One of the most loathsome—and revealing—quotes of the Trump era slipped by last week almost unnoticed. Asked whether he feared that Russell Vought, the president’s budget henchman, will follow through on his threats to fire federal workers if the shutdown drags on, Senate Majority Leader John Thune replied, “The only thing I would say about that is yes, and we don’t control what he’s going to do.” Is that right? I’m pretty sure Congress could, in fact, control what Russ Vought does; last time I checked, Thune’s branch makes the law, whereas Vought’s merely enforces it.

But this is what legislative learned helplessness (or cowardice, if you’re less charitable) in an autocracy looks like. Thune has accepted the authoritarian conceit that the executive makes policy as much as he carries it out. If Congress doesn’t control what Vought does, you have little choice but to take your legal cues from Russ, not John.

Finally, postliberals are comfortable with law operating in a gray zone because their definition of “law and order” is different from, say, Joe Rogan’s.

When candidate Trump promised law and order, I suspect Rogan—and many, many swing voters—took that to mean a general crackdown on crime and criminals. Postliberals don’t govern in the general interest, though; their ideology is based on securing the supremacy of their own tribe by persecuting others. When they promise “law and order,” they mean they’re going to crack down specifically on their tribal enemies, whom they imagine to be the root of all social dysfunction.
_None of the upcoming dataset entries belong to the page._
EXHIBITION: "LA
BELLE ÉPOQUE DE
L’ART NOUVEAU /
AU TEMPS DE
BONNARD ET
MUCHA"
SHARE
When you understand that, you’ll understand why Trump’s administration sees no issue with diverting FBI agents from busting up sex-trafficking rings to go hunt for illegal immigrants instead. They’re pursuing the tribal enemy. The same goes for Stephen Miller’s mania about sending National Guard troops to fight “domestic terrorism” by protecting ICE facilities. A token force of Guardsmen isn’t going to meaningfully boost ICE’s ability to round up illegals, but it does create a pretext for confrontation with the leftist tribe that Miller is itching to brutalize.

These guys don’t care about law or crime except insofar as those can be manipulated to serve their own power lust. So of course they prefer law to operate in a legal gray zone, where both issues can be manipulated as political circumstances allow in order to serve their agenda. The less Americans understand the rules that govern them, the less objection they’ll have to how they’re governed. In the gray zone, the boldest, most assertive authority is the one people are most likely to follow.